En Yugoslavia, el etno-nacionalismo sofocó cualquier indicio de democracia a medida que los acontecimientos se desarrollaron de manera muy distinta a como hicieron los países de Europa central. Como resultado, en nuestro relato de 1989, Yugoslavia era una anomalía, una nota al margen regional. Pero, ya en 2019, la llamada del nacionalismo ha resultado imposible de obviar, desde la Hungría de Víktor Orbán a los seguidores del Brexit que piden la autodeterminación británica, así como a Donald Trump y su America First.

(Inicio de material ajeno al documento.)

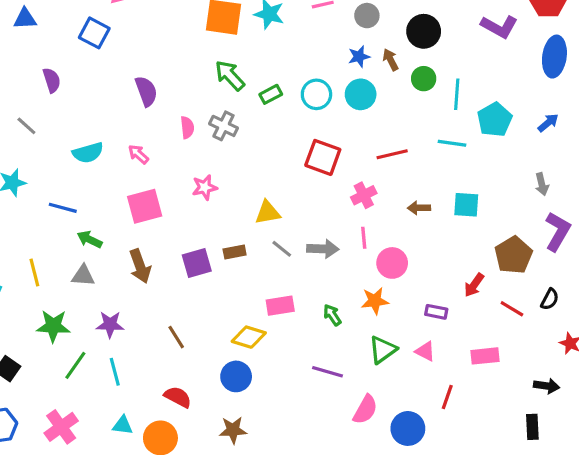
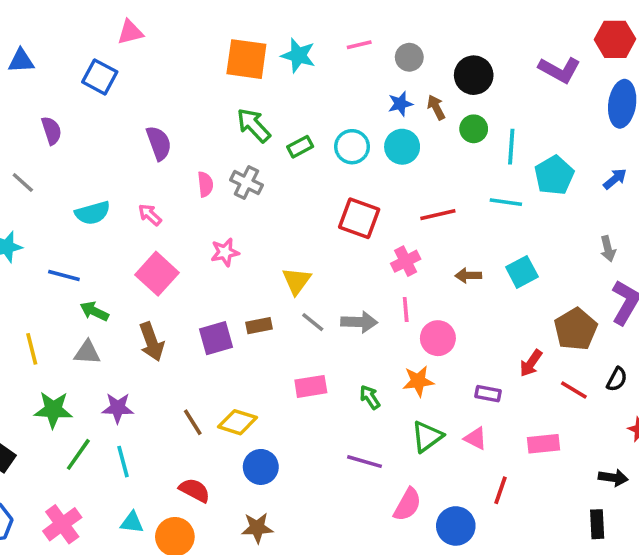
cyan square: (466, 205) -> (522, 272), turned -32
pink square: (145, 206) -> (157, 274), turned -33
yellow triangle: (268, 213) -> (297, 281), turned -44
yellow diamond: (249, 337) -> (238, 422), moved

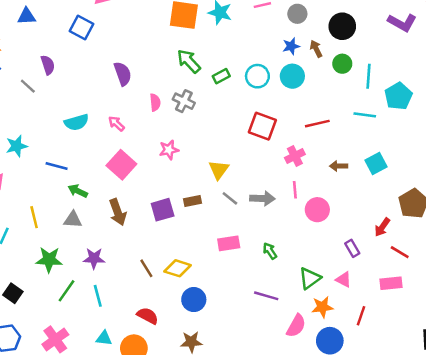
gray line: (23, 182) -> (28, 86), moved
orange star: (418, 381) -> (322, 307), moved
red line: (574, 390) -> (400, 252), moved
purple rectangle: (488, 394) -> (352, 248), turned 49

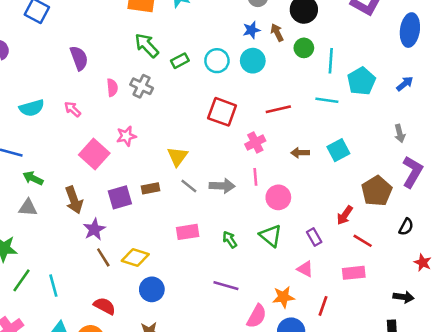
pink square: (121, 165) -> (94, 154), moved
purple star: (94, 258) -> (94, 229), moved, turned -30
green triangle: (310, 278) -> (271, 236), moved, turned -45

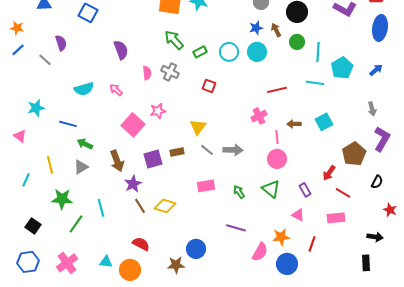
red square: (222, 112) -> (209, 86), moved, size x0.6
pink line: (255, 177) -> (277, 137), moved
gray triangle: (28, 208) -> (81, 167), turned -35
cyan line: (53, 286) -> (101, 208), moved
blue circle: (152, 289) -> (196, 249), moved

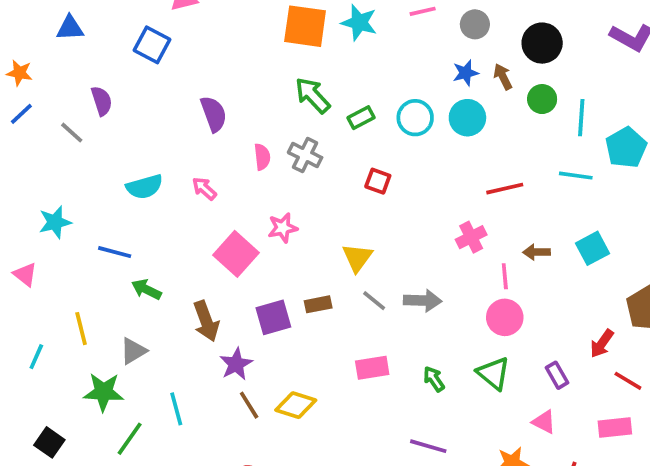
gray triangle: (81, 167) -> (133, 351), moved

La compleja historia de 1989
La admirable y cautivadora revolución polaca, la caída del Muro, el colapso pacífico del régimen soviético en Europa deberían celebrarse en este 30 aniversario. ¡Cómo no! Pero este relato nunca ha sido el auténtico. Fue, como señala Damir Marusic, editor de The American Interest, “un relato exitoso” que “capturó verdades esenciales sobre el tiempo que buscaba describir. Y como todas las buenas historias bien contadas, elige centrarse en algunas cosas en lugar de en otras”.
En cualquier caso, los hechos que quedaron fuera de nuestro relato original de 1989 también contienen verdades esenciales que nos pueden ayudar a comprender mejor los retos de hoy; por ejemplo, haciéndonos al mismo tiempo más humildes y menos desesperados. La victoria de la democracia y la libertad en 1989 no resultó tan inequívoca y robusta como nuestro relato original nos hizo creer, ni el futuro tan claro. Pero ahora que nos encontramos en un futuro más difícil, no deberíamos sucumbir a las tentaciones del pesimismo cultural, como advierte Thomas Kleine-Brockhoff en su libro Die Welt Braucht den Westen. Al igual que Internet, el mundo no es un lugar en el que florezca la democracia. El tribalismo sigue siendo una fuerza poderosa, incluso en democracias establecidas. Un mercado más libre no tiene por qué conducir a una sociedad más libre; el capitalismo y la tecnología son tan compatibles con el autoritarismo como con la democracia.
Y, sin embargo, la democracia continúa siendo hoy una idea tan poderosa que incluso en China saca a la gente a la calle. Sí, las democracias también pueden fallar si no son eficaces. Pero no están predeterminadas para fracasar. Si queremos que la libertad y la democracia tengan futuro, tendremos que trabajar para asegurarnos de que las nuevas tecnologías reflejen y apoyen esos valores. También tendremos que trabajar para sostener la libertad y la democracia dentro de nuestras propias sociedades. Porque como deberíamos haber aprendido de la Polonia de 1989, un futuro mejor es posible, pero no es fácil ni está garantizado.